## EXERCISE BRIEF
For the records that follow, return only the count of lines containing the string "their".

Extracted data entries
========

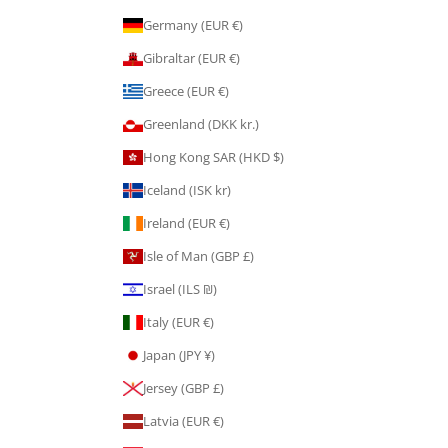
Germany (EUR €)
Gibraltar (EUR €)
Greece (EUR €)
Greenland (DKK kr.)
Hong Kong SAR (HKD $)
Iceland (ISK kr)
Ireland (EUR €)
Isle of Man (GBP £)
Israel (ILS ₪)
Italy (EUR €)
Japan (JPY ¥)
Jersey (GBP £)
Latvia (EUR €)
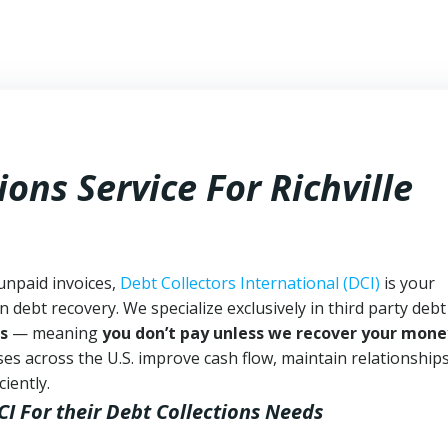
ons Service For Richville
 unpaid invoices,
Debt Collectors International (DCI)
is your
n debt recovery. We specialize exclusively in third party debt
s
— meaning
you don’t pay unless we recover your mone
es across the U.S. improve cash flow, maintain relationship
iently.
CI
For their Debt Collections Needs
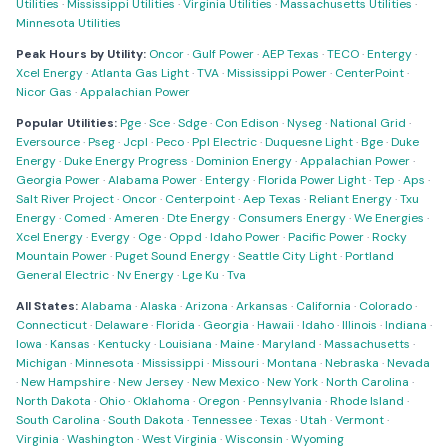
Utilities
·
Mississippi Utilities
·
Virginia Utilities
·
Massachusetts Utilities
·
Minnesota Utilities
Peak Hours by Utility:
Oncor
·
Gulf Power
·
AEP Texas
·
TECO
·
Entergy
·
Xcel Energy
·
Atlanta Gas Light
·
TVA
·
Mississippi Power
·
CenterPoint
·
Nicor Gas
·
Appalachian Power
Popular Utilities:
Pge
·
Sce
·
Sdge
·
Con Edison
·
Nyseg
·
National Grid
·
Eversource
·
Pseg
·
Jcpl
·
Peco
·
Ppl Electric
·
Duquesne Light
·
Bge
·
Duke
Energy
·
Duke Energy Progress
·
Dominion Energy
·
Appalachian Power
·
Georgia Power
·
Alabama Power
·
Entergy
·
Florida Power Light
·
Tep
·
Aps
·
Salt River Project
·
Oncor
·
Centerpoint
·
Aep Texas
·
Reliant Energy
·
Txu
Energy
·
Comed
·
Ameren
·
Dte Energy
·
Consumers Energy
·
We Energies
·
Xcel Energy
·
Evergy
·
Oge
·
Oppd
·
Idaho Power
·
Pacific Power
·
Rocky
Mountain Power
·
Puget Sound Energy
·
Seattle City Light
·
Portland
General Electric
·
Nv Energy
·
Lge Ku
·
Tva
All States:
Alabama
·
Alaska
·
Arizona
·
Arkansas
·
California
·
Colorado
·
Connecticut
·
Delaware
·
Florida
·
Georgia
·
Hawaii
·
Idaho
·
Illinois
·
Indiana
·
Iowa
·
Kansas
·
Kentucky
·
Louisiana
·
Maine
·
Maryland
·
Massachusetts
·
Michigan
·
Minnesota
·
Mississippi
·
Missouri
·
Montana
·
Nebraska
·
Nevada
·
New Hampshire
·
New Jersey
·
New Mexico
·
New York
·
North Carolina
·
North Dakota
·
Ohio
·
Oklahoma
·
Oregon
·
Pennsylvania
·
Rhode Island
·
South Carolina
·
South Dakota
·
Tennessee
·
Texas
·
Utah
·
Vermont
·
Virginia
·
Washington
·
West Virginia
·
Wisconsin
·
Wyoming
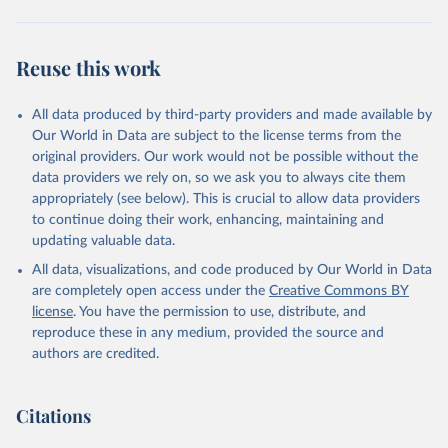
Reuse this work
All data produced by third-party providers and made available by
Our World in Data are subject to the license terms from the
original providers. Our work would not be possible without the
data providers we rely on, so we ask you to always cite them
appropriately (see below). This is crucial to allow data providers
to continue doing their work, enhancing, maintaining and
updating valuable data.
All data, visualizations, and code produced by Our World in Data
are completely open access under the
Creative Commons BY
license
. You have the permission to use, distribute, and
reproduce these in any medium, provided the source and
authors are credited.
Citations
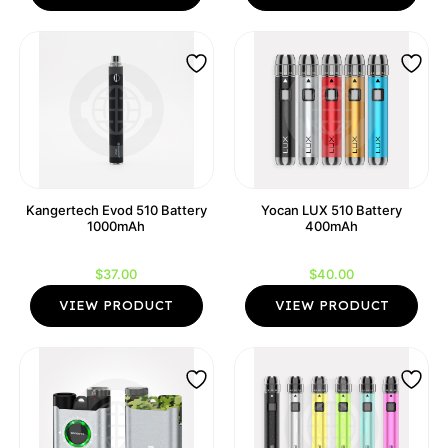
Kangertech Evod 510 Battery
Yocan LUX 510 Battery
1000mAh
400mAh
$
37.00
$
40.00
VIEW PRODUCT
VIEW PRODUCT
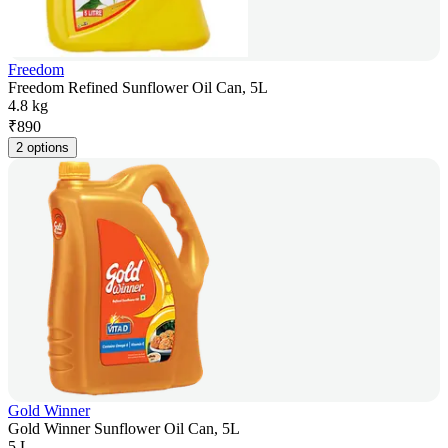
Freedom
Freedom Refined Sunflower Oil Can, 5L
4.8 kg
₹
890
2 options
Gold Winner
Gold Winner Sunflower Oil Can, 5L
5 L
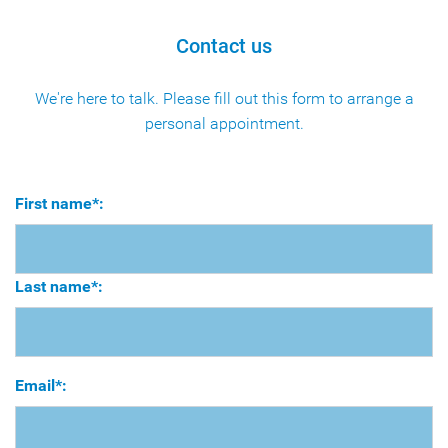
Contact us
We're here to talk. Please fill out this form to arrange a
personal appointment.
First name*:
Last name*:
Email*:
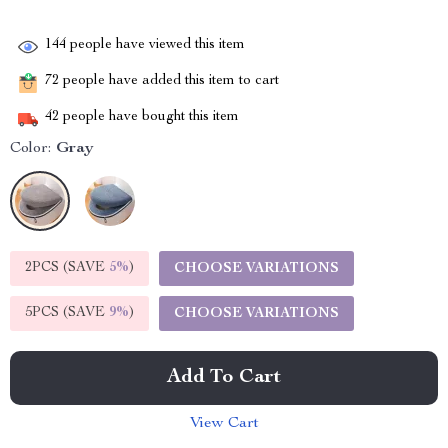
144
people have viewed this item
72
people have added this item to cart
42
people have bought this item
Color:
Gray
2PCS (SAVE
5%
)
CHOOSE VARIATIONS
5PCS (SAVE
9%
)
CHOOSE VARIATIONS
Add To Cart
View Cart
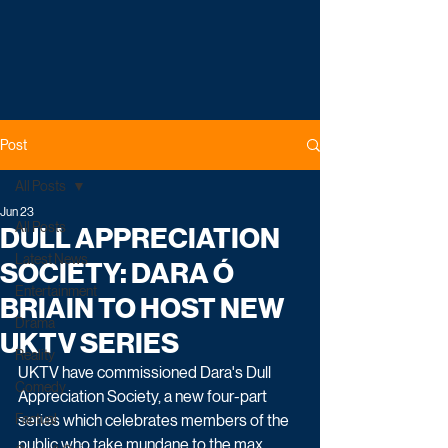
Post
All Posts
Jun 23
All Posts
DULL APPRECIATION
Latest News
SOCIETY: DARA Ó
Entertainment
BRIAIN TO HOST NEW
Drama
UKTV SERIES
Reality
UKTV have commissioned Dara's Dull 
Comedy
Appreciation Society, a new four-part 
Factual
series which celebrates members of the 
public who take mundane to the max.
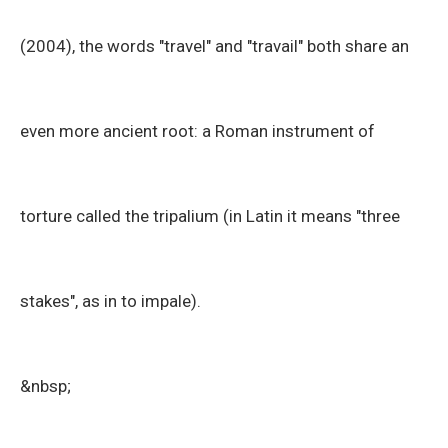
(2004), the words "travel" and "travail" both share an
even more ancient root: a Roman instrument of
torture called the tripalium (in Latin it means "three
stakes", as in to impale).
&nbsp;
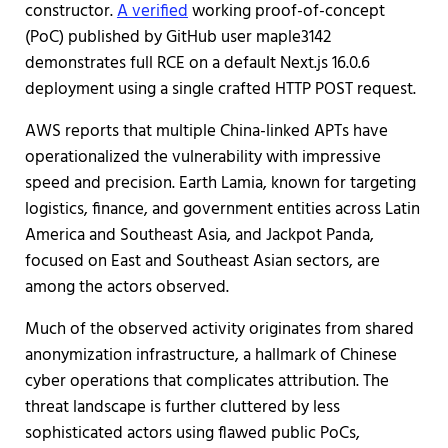
constructor.
A verified
working proof-of-concept
(PoC) published by GitHub user maple3142
demonstrates full RCE on a default Next.js 16.0.6
deployment using a single crafted HTTP POST request.
AWS reports that multiple China-linked APTs have
operationalized the vulnerability with impressive
speed and precision. Earth Lamia, known for targeting
logistics, finance, and government entities across Latin
America and Southeast Asia, and Jackpot Panda,
focused on East and Southeast Asian sectors, are
among the actors observed.
Much of the observed activity originates from shared
anonymization infrastructure, a hallmark of Chinese
cyber operations that complicates attribution. The
threat landscape is further cluttered by less
sophisticated actors using flawed public PoCs,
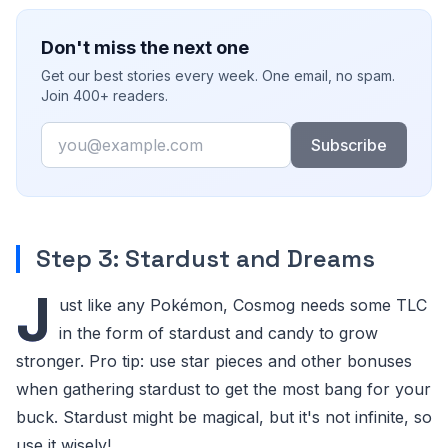
Don't miss the next one
Get our best stories every week. One email, no spam.
Join 400+ readers.
Email
Subscribe
Step 3: Stardust and Dreams
J
ust like any Pokémon, Cosmog needs some TLC
in the form of stardust and candy to grow
stronger. Pro tip: use star pieces and other bonuses
when gathering stardust to get the most bang for your
buck. Stardust might be magical, but it's not infinite, so
use it wisely!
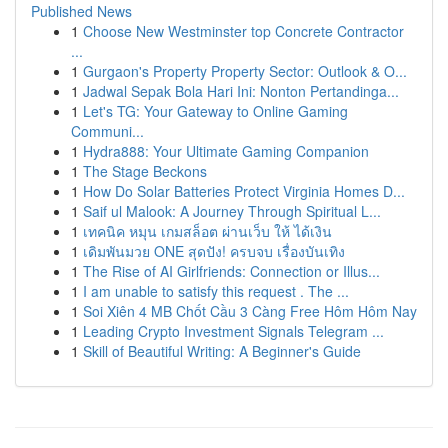
Published News
1
Choose New Westminster top Concrete Contractor
...
1
Gurgaon's Property Property Sector: Outlook & O...
1
Jadwal Sepak Bola Hari Ini: Nonton Pertandinga...
1
Let's TG: Your Gateway to Online Gaming
Communi...
1
Hydra888: Your Ultimate Gaming Companion
1
The Stage Beckons
1
How Do Solar Batteries Protect Virginia Homes D...
1
Saif ul Malook: A Journey Through Spiritual L...
1
เทคนิค หมุน เกมสล็อต ผ่านเว็บ ให้ ได้เงิน
1
เดิมพันมวย ONE สุดปัง! ครบจบ เรื่องบันเทิง
1
The Rise of AI Girlfriends: Connection or Illus...
1
I am unable to satisfy this request . The ...
1
Soi Xiên 4 MB Chốt Cầu 3 Càng Free Hôm Hôm Nay
1
Leading Crypto Investment Signals Telegram ...
1
Skill of Beautiful Writing: A Beginner's Guide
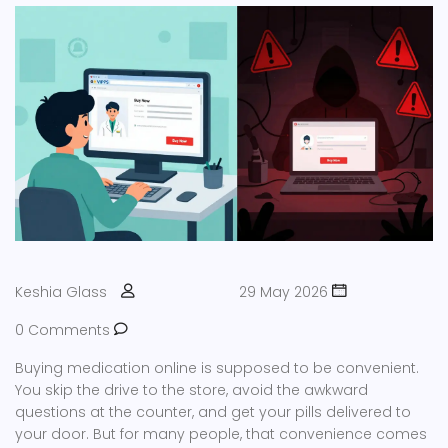
Keshia Glass
29 May 2026
0 Comments
Buying medication online is supposed to be convenient.
You skip the drive to the store, avoid the awkward
questions at the counter, and get your pills delivered to
your door. But for many people, that convenience comes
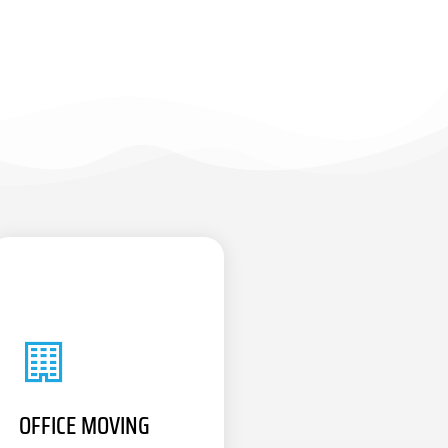
OFFICE MOVING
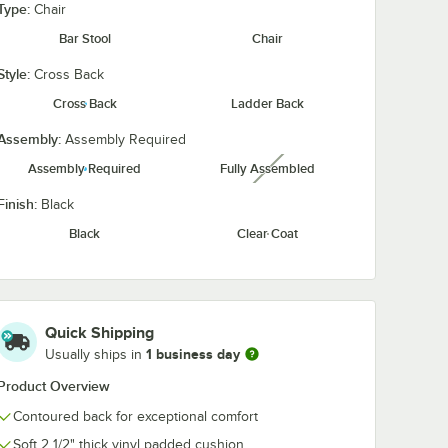
Type:
Chair
Bar Stool
Chair
Style:
Cross Back
Taupe
Red Vinyl
Cross Back
Ladder Back
Vinyl
Assembly:
Assembly Required
Assembly Required
Fully Assembled
unavailable
Finish:
Black
Black
Clear Coat
 22" Cast Iron Base
 with Espresso Finish and Cast Iron Cross Base Plate
" Solid Wood Live Edge Standard Height Table with Rustic Walnut Finish
Quick Shipping
1 business day
Usually ships in
Product Overview
Contoured back for exceptional comfort
Soft 2 1/2" thick vinyl padded cushion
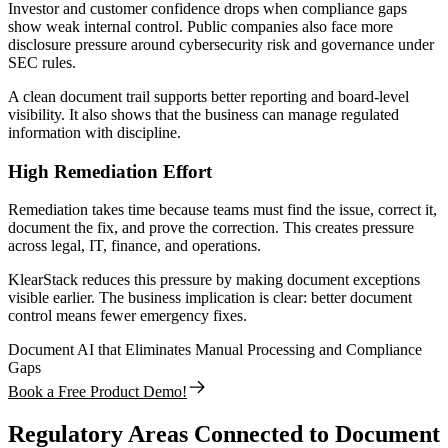
Investor and customer confidence drops when compliance gaps
show weak internal control. Public companies also face more
disclosure pressure around cybersecurity risk and governance under
SEC rules.
A clean document trail supports better reporting and board-level
visibility. It also shows that the business can manage regulated
information with discipline.
High Remediation Effort
Remediation takes time because teams must find the issue, correct it,
document the fix, and prove the correction. This creates pressure
across legal, IT, finance, and operations.
KlearStack reduces this pressure by making document exceptions
visible earlier. The business implication is clear: better document
control means fewer emergency fixes.
Document AI that Eliminates Manual Processing and Compliance
Gaps
Book a Free Product Demo!
Regulatory Areas Connected to Document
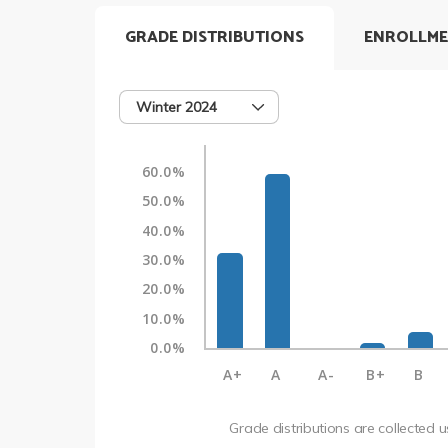
GRADE DISTRIBUTIONS
ENROLLME
Winter 2024
60.0%
50.0%
40.0%
30.0%
20.0%
10.0%
0.0%
A+
A
A-
B+
B
Grade distributions are collected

========

## RESPONSE
2